En relación con los personajes femeninos, ni Tota ni Lucía Rollfinke, aunque amadas, son figuras emancipadoras. Ellas también forman parte de los embates de un universo que, por fuerza, impone la aceptación de lo complejo como si fuera simple. Mathías Iguiniz plantea, a modo de provocación e invitación, en su ensayo Presencias (2019, Estación/Estaciones Ediciones) que las figuras femeninas en la narrativa de Espinosa «se abren a la interpretación y se encierran sobre su propio lenguaje secreto». Queda latente la pregunta sobre cómo, entonces, suponen una herida irreductible de la «semiosis».
Tanto los escritores como los receptores cargamos con una biografía. Así como es tentador encontrar las múltiples menciones a nombres públicos en La galaxia Góngora, o especular con posibles alter ego, o discutir asuntos vinculados a la autoficción, también es lógico asumir que la interpretación o el juicio sobre la novela dependen, en gran medida, de cada sujeto lector. Los planos de lectura son múltiples; las citas, un abanico de oportunidades dialógicas; los registros textuales, una invitación al juego. Espinosa despliega con convicción interpelante su conjuro escritural, construye otra historia llena de entrañables personajes secundarios y nuevamente recupera trozos de la imaginería perdida en la marginalidad del margen.

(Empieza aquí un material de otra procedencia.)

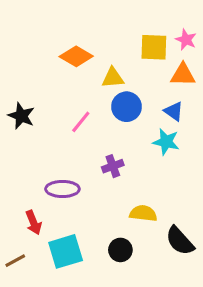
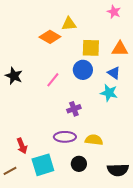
pink star: (186, 40) -> (114, 12), moved
yellow square: (154, 47) -> (91, 48), moved
yellow triangle: (113, 78) -> (69, 24), moved
purple ellipse: (62, 189) -> (65, 137), moved
black semicircle: (180, 241) -> (118, 170), moved, turned -50

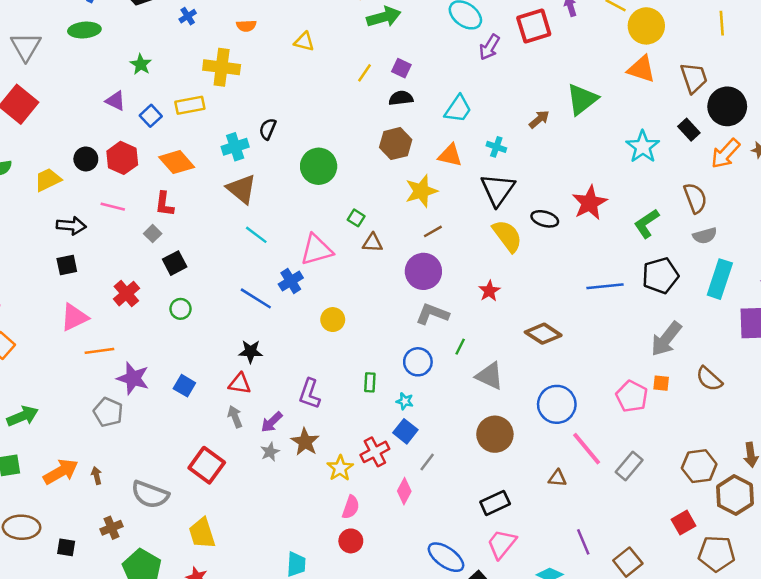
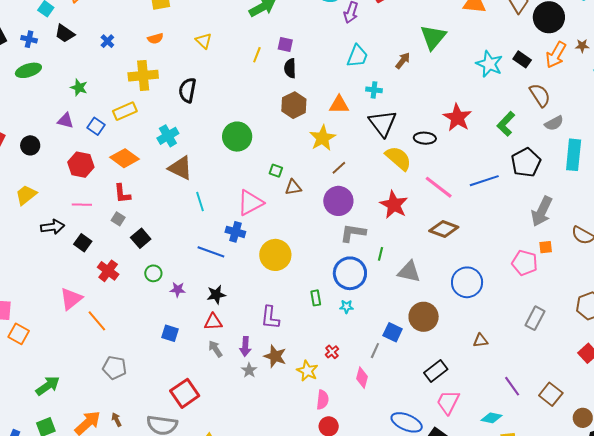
yellow triangle: (304, 42) -> (204, 41), turned 42
black semicircle: (401, 98) -> (290, 68), turned -72
cyan trapezoid: (458, 109) -> (357, 56), moved
black semicircle: (268, 129) -> (187, 90), moved, size x1.4
black rectangle: (689, 130) -> (522, 59), moved
black circle: (86, 159) -> (30, 145), moved
cyan line: (256, 235) -> (200, 202), turned 48
black square: (67, 265) -> (83, 243), moved, turned -30
blue cross: (291, 281) -> (235, 232), turned -30
red star: (489, 291) -> (394, 205), size x1.6
yellow circle: (333, 320) -> (275, 255), size x1.6
orange line: (99, 351) -> (97, 321), turned 70
blue circle: (418, 362) -> (350, 273), size x1.4
purple star: (133, 378) -> (178, 290), moved, size x0.6
purple arrow: (272, 422) -> (245, 347), turned -30
blue square: (405, 431) -> (393, 332), moved
pink line: (587, 449) -> (439, 187), moved
red cross: (375, 452) -> (332, 352), size x0.6
red square: (207, 465) -> (185, 393), moved, turned 32

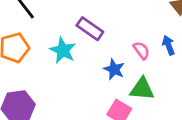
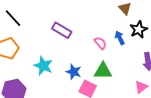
cyan star: (63, 50) -> (43, 66), moved
blue star: (114, 69) -> (74, 72), moved

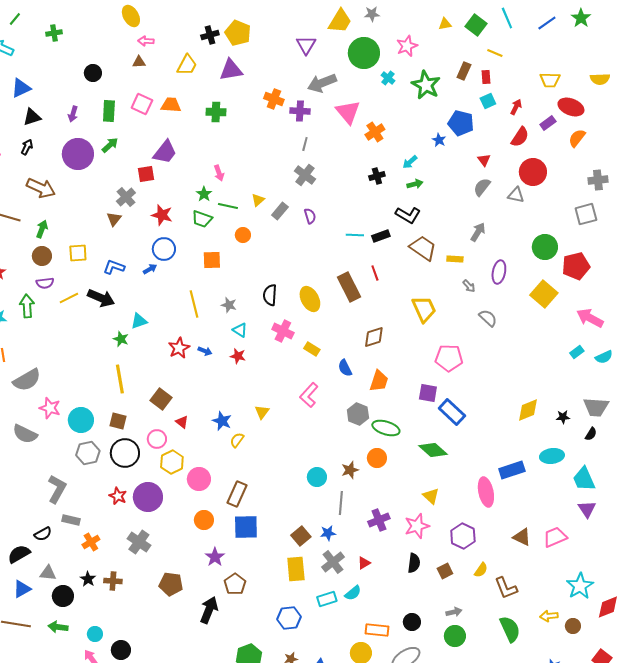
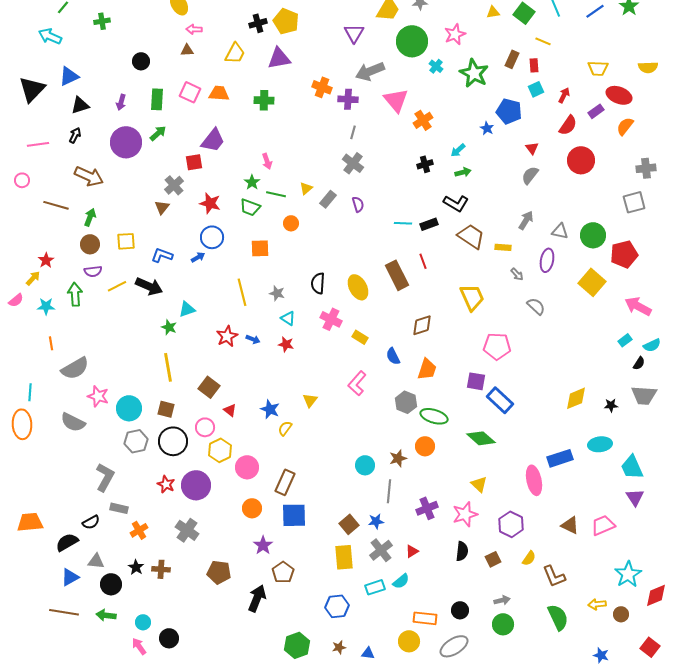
gray triangle: (516, 195) -> (560, 231), moved
black semicircle: (591, 434) -> (639, 363), moved

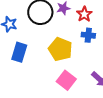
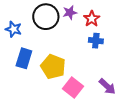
yellow pentagon: (60, 49) -> (53, 67), moved

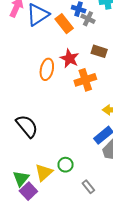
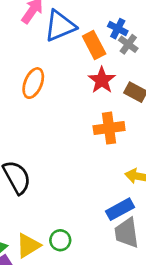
red star: (69, 58) -> (102, 80), moved
orange ellipse: (47, 69) -> (33, 83), moved

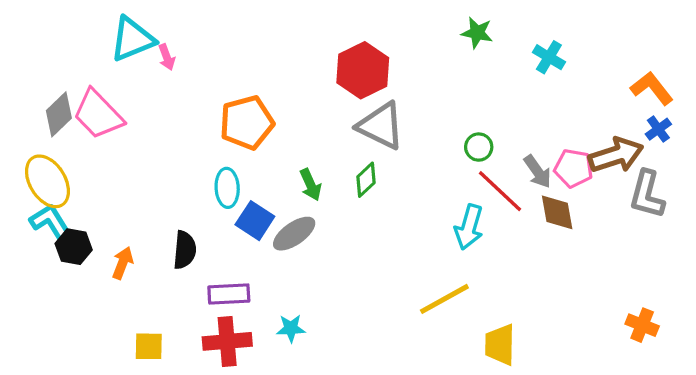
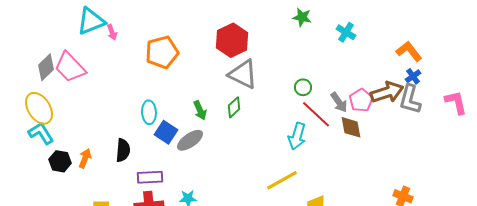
orange pentagon: (247, 123) -> (162, 52), moved
pink pentagon: (573, 168) -> (361, 100), turned 30
gray L-shape: (647, 194) -> (410, 99), moved
black hexagon: (74, 247) -> (60, 161), moved

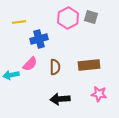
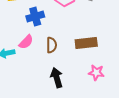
black arrow: (60, 99) -> (57, 78), turned 78

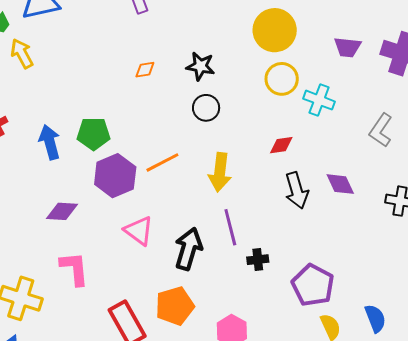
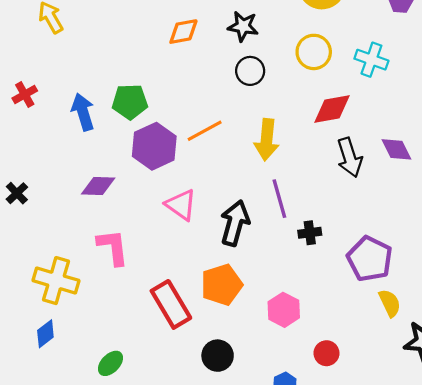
orange diamond: (145, 70) -> (183, 32), size x1.4
yellow circle: (282, 79) -> (314, 52), moved
red diamond: (281, 145) -> (332, 109), size x1.5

En sus novelas hay elementos que construyen una sensorialidad atrapante tanto para los personajes como para los lectores. En China es un frasco de fetos, se escuchan aullidos interminables; en Carlota podrida, predomina el olor y el olfato es el signo de lo real que busca concretar el secuestrador; en Las arañas de Marte, las imágenes construyen un lenguaje cinematográfico que parece invadirlo todo; En Todo termina aquí, oímos continuamente los sonidos tristes del blues. En La galaxia Góngora, la lírica del verso, en contraste con los sonidos lejanos del bajo, define tanto a las acciones como a las topografías y las temporalidades. Tópicos característicos del autor, como la inmersión tercermundista en la cultura de masas, la búsqueda del sentido en medio del entretenimiento o las huellas dolorosas de un pasado del que aún no sabemos nada, vuelven a la escena literaria uruguaya, esta vez atravesados por la tradición gongorina. Espinosa lo ha hecho de nuevo: ha construido otro mundo posible dentro de uno –el que hacemos a diario– cada vez más indiferente al problema del sentido cuando tiende a agotarse.
1. El ensayo es parte del libro El animal letrado: literatura, verdad, política, publicado en 2016 por H Editores.